You’ve written twenty books so far in your career. What genres do you mainly work in?
Fiction, Poetry, non-fiction (memoir), and occasional hard-to-classify books on language like Kanji Box and Sacred Sanskrit Words: For Yoga, Chant and Meditation. Basically we write as a labor of love, like most writers, and so we write about a topic that we’re passionate about. That’s why we’re all across the board.
I understand that you both work as a team. Does Leza write the novels first and then hand them to Shogo, or do you work together from the beginning?
We don’t always write as a team—we’ve done three books together so far. Only one has been fiction (Jet Black & the Ninja Wind, Tuttle Publishing). The others were a translation of Japanese modernist poetry (America and Other Poems by Ayukawa Nobuo, Kaya Press) and Kanji Box: Japanese Character Collection (Stone Bridge Press), a collection of selected ideograms for tattoos and design. In all three cases, Shogo has done the original work in Japanese, and I edit and sometimes re-write the English. He has the much harder job!

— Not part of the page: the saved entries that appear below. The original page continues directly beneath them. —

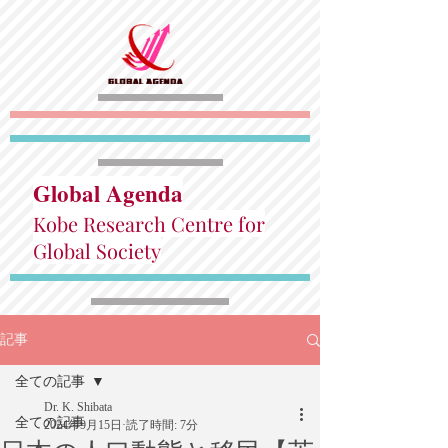
Global Agenda
Kobe Research Centre for
Global Society
記事
全ての記事
Dr. K. Shibata
全ての記事
2024年9月15日
読了時間: 7分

Would you describe Jet Black and the Ninja Wind as an Urban Fantasy? How comfortable are you with that term?
We hadn’t really thought about it, but after researching the term, it does seem like a good fit for the Jet Black trilogy. Urban fantasy novels are set in the real world but contain elements of fantasy, mythology, paranormality and so on. Another aspect is that in YA, the protagonists are “amateur” superheroes drawn into situations where they have to discover their abilities. That fits! And there is also the action/pulp fiction element. Some of our heroes such as Phillip K. Dick have published in the genre, and many of our favorite Young Adult writers including Neil Gaiman, China Miéville, Rick Riordan, and J. K. Rowling, have written Urban Fantasy novels, too. We would be in great company.
Who was the inspiration for the main character, Jet Black?

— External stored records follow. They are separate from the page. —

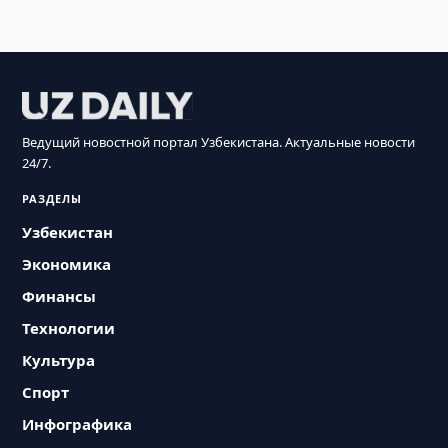
Ведущий новостной портал Узбекистана. Актуальные новости
24/7.
РАЗДЕЛЫ
Узбекистан
Экономика
Финансы
Технологии
Культура
Спорт
Инфографика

Well, about twenty years ago, after Memoirs of a Geisha came out, we had a conversation about how few strong Japanese heroines there were in popular fiction, and how we’d like to create one. Shogo told me that historically, there were female ninja, or kunoichi, who were an important part of ninja history, known for their skills in espionage and spying. They were highly trained in the art of henge (disguise) as well as in psychological warfare and manipulation so they could infiltrate enemy territory. Kunoichi were skilled in using weapons that were smaller than that of their male counterparts, such as blinding powders, poisons, darts, daggers, ropes, neko-te (cat’s claws) and metal fans. All of these tools were easy to carry and to conceal. They used their “feminine charms” to gain access into enemy clans and build trust, then they used the close-range weapons to subdue their victims, without ever leaving a trace. However, up until then, Kunoichi were usually shown in manga and anime as one-dimensional seductresses. We wanted to create a deeper character with very human concerns and conflicts—who is she, where does she belong, and how can she help save her ancestral land from destruction?

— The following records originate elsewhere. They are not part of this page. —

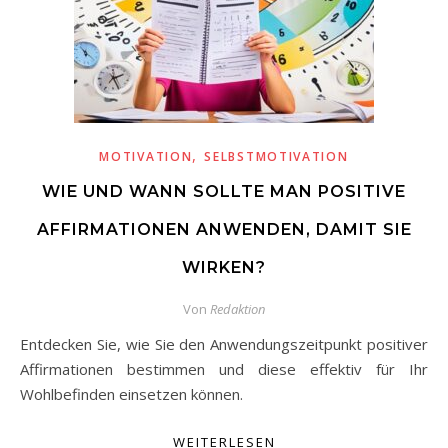
,
MOTIVATION
SELBSTMOTIVATION
WIE UND WANN SOLLTE MAN POSITIVE
AFFIRMATIONEN ANWENDEN, DAMIT SIE
WIRKEN?
Von
Redaktion
Entdecken Sie, wie Sie den Anwendungszeitpunkt positiver
Affirmationen bestimmen und diese effektiv für Ihr
Wohlbefinden einsetzen können.
WEITERLESEN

The novel includes martial arts/ninja style fighting because Shogo is a black belt in karate and has studied a variety of martial arts including shaolinquan, kendo, and judo. As a yoga and meditation practitioner and teacher, I’m interested in Buddhist teachings of interconnectedness, compassion and service. Both of our backgrounds come into play in her character. Jet is a kick-ass ninja, but her ultimate goal is to restore peace and harmony to her native land and its people.
We also wanted to create a multicultural character, because we are raising a teenage boy in a multicultural household. We wanted to create a character that was like him and like many of his friends. The world is becoming more global, more inclusive, and we need teenage characters to represent that diversity.
What was the inspiration for the story?
Shogo felt that Kunoichi got a bad rap—but so did ninja in general. We usually think of them as kind of B-Grade assassins. But what if they were more three-dimensional than that? What if they were guerrilla fighters struggling to save their land from invasion? That really happened in the 8th century in Japan in the North, and maybe those fighters became what we currently think of as ninja. Though our novel is contemporary, we used the history of Japan’s indigenous Emishi tribe in the North, and their fight to save their land, as a background to Jet’s contemporary quest to find her family and protect their heritage.
What about the Navajo elements of the novel?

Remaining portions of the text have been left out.